TOPEKA (KSNT) — Topeka City leaders are weighing a new proposal to transform many of the city’s vacant and blighted properties into livable housing.

District 8 Councilman Spencer Duncan introduced a plan to implement a land bank program to rehabilitate residential properties.

A land bank’s sole purpose would be to acquire and repurpose foreclosed, vacant and abandoned properties – and turn them into affordable housing.

A recent city housing study found Topeka needs to add more than 400 units in the next five years to meet the current housing demand. In collaboration with the City Manager, the three-year pilot program would be funded by a one-time cost of $500,000.

However, some think the land bank proposal needs to be further evaluated and question how much could be done with the funding allotted.
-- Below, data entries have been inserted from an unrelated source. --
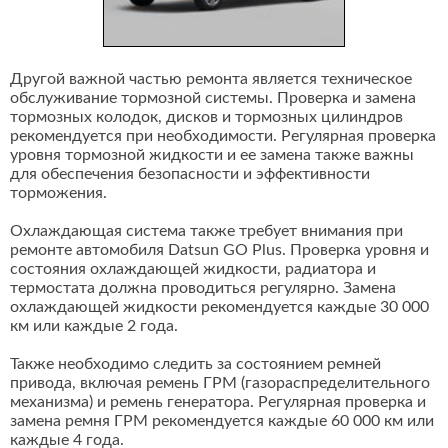
Другой важной частью ремонта является техническое
обслуживание тормозной системы. Проверка и замена
тормозных колодок, дисков и тормозных цилиндров
рекомендуется при необходимости. Регулярная проверка
уровня тормозной жидкости и ее замена также важны
для обеспечения безопасности и эффективности
торможения.
Охлаждающая система также требует внимания при
ремонте автомобиля Datsun GO Plus. Проверка уровня и
состояния охлаждающей жидкости, радиатора и
термостата должна проводиться регулярно. Замена
охлаждающей жидкости рекомендуется каждые 30 000
км или каждые 2 года.
Также необходимо следить за состоянием ремней
привода, включая ремень ГРМ (газораспределительного
механизма) и ремень генератора. Регулярная проверка и
замена ремня ГРМ рекомендуется каждые 60 000 км или
каждые 4 года.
KSNT 27 News met with District 2 Councilwoman Christina Valdivia-Alcalá, who explained her concerns with rushing this program into existence.

“Worrisome to me and that this has already come up to discussion at the governing the body so quickly,” Valdivia-Alcalá said. “Possibly smacks wanting to get a vote on it pretty soon. I just don’t think, I think we need more time. And we need to strategize on how this can blend in with the change in our culture of property maintenance.”

Several Kansas counties have already developed laws establishing local land banks.

And 17 states have specific laws allowing for land bank programs while 10 states have legislation pending.

The council took no action Tuesday. We’ll continue to follow the matter and bring you any developments as they happen.